Keyboard shortcuts

Press or to navigate between chapters

Press S or / to search in the book

Press ? to show this help

Press Esc to hide this help

Building from source

This page documents every build target available in the Makefile and what each produces. For the recommended production build workflow see Best Practices → Build.

Prerequisites

  • A C++14-capable compiler: GCC 7+ or Clang 6+ on Linux; Clang 15+ (Xcode) on macOS.
  • GNU make 3.81+.
  • CMake 3.12+ (required only when USE_MIMALLOC=1, which is the default).
  • autoconf, automake, autoconf-archive, libtool, pkg-config — ext/htslib’s build runs autoreconf -i && ./configure and locates zlib via pkg-config.
  • zlib development headers — htslib links against zlib.
  • OpenMP runtime — libsais uses OpenMP for parallel suffix-array construction. Linux + GCC: libgomp ships with the compiler, nothing extra to install. Linux + Clang: libomp-dev (Debian) / libomp-devel (RHEL). macOS: brew install libomp; the Makefile auto-detects the Homebrew prefix or honours LIBOMP_PREFIX.
  • Git submodules initialised: git submodule update --init --recursive.

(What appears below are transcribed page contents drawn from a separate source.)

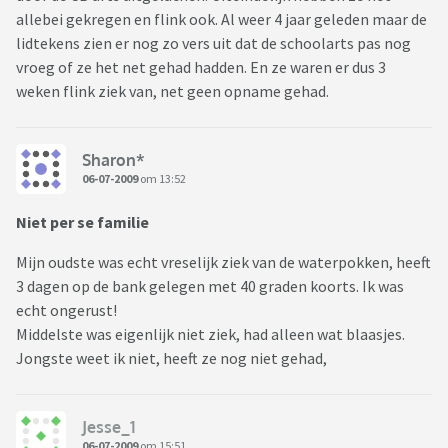
allebei gekregen en flink ook. Al weer 4 jaar geleden maar de
lidtekens zien er nog zo vers uit dat de schoolarts pas nog
vroeg of ze het net gehad hadden. En ze waren er dus 3
weken flink ziek van, net geen opname gehad.
Sharon*
06-07-2009
om 13:52
Niet per se familie
Mijn oudste was echt vreselijk ziek van de waterpokken, heeft
3 dagen op de bank gelegen met 40 graden koorts. Ik was
echt ongerust!
Middelste was eigenlijk niet ziek, had alleen wat blaasjes.
Jongste weet ik niet, heeft ze nog niet gehad,
Jesse_1
06-07-2009
om 15:51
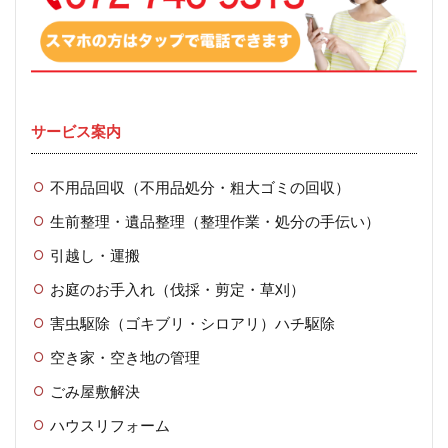
サービス案内
不用品回収（不用品処分・粗大ゴミの回収）
生前整理・遺品整理（整理作業・処分の手伝い）
引越し・運搬
お庭のお手入れ（伐採・剪定・草刈）
害虫駆除（ゴキブリ・シロアリ）ハチ駆除
空き家・空き地の管理
ごみ屋敷解決
ハウスリフォーム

See Getting Started → Installation for the full per-platform install commands.

Warning — Submodules must be present

The build will fail with a clear error message if any of the required submodules (ext/libsais, ext/htslib, ext/safestringlib, ext/mimalloc, ext/sse2neon) are missing. Always clone with --recursive or run git submodule update --init --recursive before make.

Standard builds

Default build (host-native)

make

On x86 hosts this is equivalent to make single (see below): one binary containing all five SIMD tiers, dispatched in process at startup. On Apple Silicon and other aarch64 hosts the Makefile detects the architecture and builds a single ARM64 binary with one NEON kernel TU.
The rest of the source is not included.